Halfway through the first season I asked MFI Power in Garden Grove, Calif, to rebuild the engine. John Mueller focused on a broad powerband with strong low-end torque rather than maximum horsepower. With the stock gearing, we had often found ourselves lugging out of sandy, uphill corners at the bottom of second or third gear.
For the most part, Mueller rebuilt the engine to stock specifications, porting and polishing where possible. However, he lightened the crankshaft by five pounds and dropped another nine pounds off the clutch and flywheel assembly to maximize off boost performance. He knife-edged the crank and machined the flywheel from aluminum stock. We added Torco 5W30 synthetic racing oil to provide maximum protection and minimum friction. We think Torco might have saved the engine when we lost all the oil in Michigan.
The result was an estimated 190 horsepower compared with 135 hp stock. We selected a Centerforce competition clutch and pressure plate designed for an RX-7 to handle the increased horsepower and the abuse of rallying. Road/Race designed a pair of hood ducts to extract hot air from the engine compartment.

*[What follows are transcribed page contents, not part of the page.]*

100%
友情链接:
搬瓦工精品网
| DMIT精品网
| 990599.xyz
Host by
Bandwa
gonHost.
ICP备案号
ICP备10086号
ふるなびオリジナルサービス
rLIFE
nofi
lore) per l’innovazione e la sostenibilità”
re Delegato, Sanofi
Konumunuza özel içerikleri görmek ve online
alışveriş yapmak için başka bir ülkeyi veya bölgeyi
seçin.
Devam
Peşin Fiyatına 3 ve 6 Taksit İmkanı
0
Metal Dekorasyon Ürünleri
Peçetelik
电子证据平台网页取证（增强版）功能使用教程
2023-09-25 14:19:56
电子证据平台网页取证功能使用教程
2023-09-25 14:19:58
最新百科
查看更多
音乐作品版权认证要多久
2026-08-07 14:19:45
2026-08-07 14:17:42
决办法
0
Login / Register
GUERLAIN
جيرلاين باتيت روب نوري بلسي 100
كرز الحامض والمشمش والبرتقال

These reduced engine temperatures at the hot weather events, and we could see the hot airwaves coming out of the engine while waiting for the start of stages.

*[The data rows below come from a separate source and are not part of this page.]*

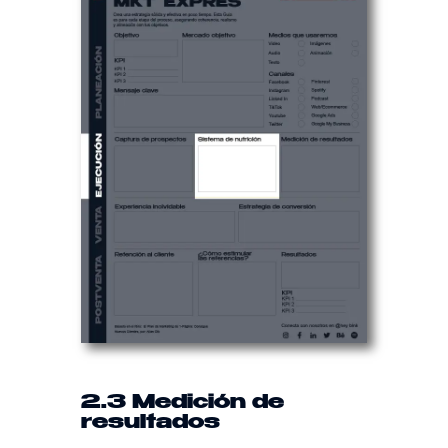
2.3 Medición de
resultados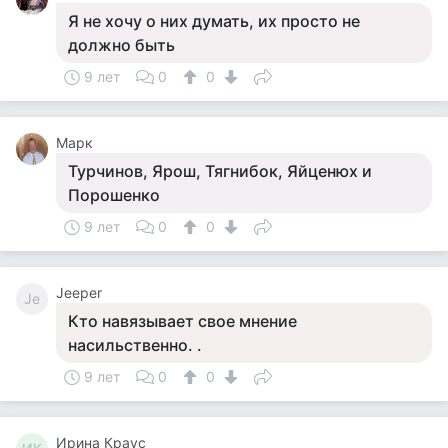
Я не хочу о них думать, их просто не
должно быть
9 лет
0
0
Марк
Турчинов, Ярош, Тягнибок, Яйценюх и
Порошенко
9 лет
0
0
Jeeper
Je
Кто навязывает свое мнение
насильственно. .
9 лет
0
0
Ирина Краус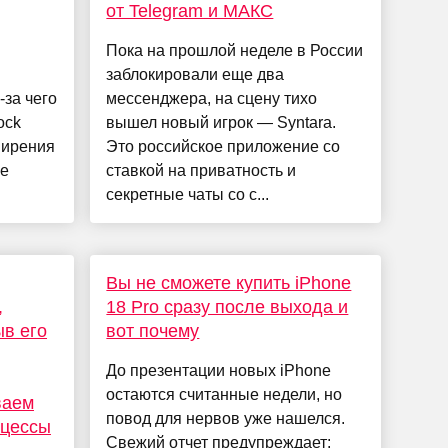
от Telegram и МАКС
Пока на прошлой неделе в России
заблокировали еще два
-за чего
мессенджера, на сцену тихо
ock
вышел новый игрок — Syntara.
ширения
Это российское приложение со
ее
ставкой на приватность и
секретные чаты со с...
Вы не сможете купить iPhone
,
18 Pro сразу после выхода и
в его
вот почему
До презентации новых iPhone
остаются считанные недели, но
ваем
повод для нервов уже нашелся.
оцессы
Свежий отчет предупреждает: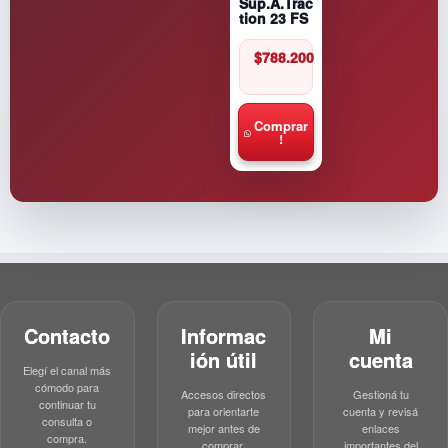
Sup.A.Trac
tion 23 FS
$
788.200
Comprar
!
Contacto
Informac
Mi
ión útil
cuenta
Elegí el canal más
cómodo para
Accesos directos
Gestioná tu
continuar tu
para orientarte
cuenta y revisá
consulta o
mejor antes de
enlaces
compra.
comprar.
importantes del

Our most exotic piece of equipment, a close ratio competition gearbox, was installed late this past season. Our top speed has dropped to somewhere in the 90s, but the gearing has really paid off
Competing for an SCCA National PRO Rally championship is not cheap and should not be considered a grassroots motorsport any more than IMSA Firestone Firehawk is grassroots road racing. However, it is possible to run a Divisional series or selected National events on a budget. For my money, there’s not a more exciting or fascinating form of the sport available.
When he’s not racing in PRO Rallies, Mitch McCullough is involved in motorsports public relations for various companies.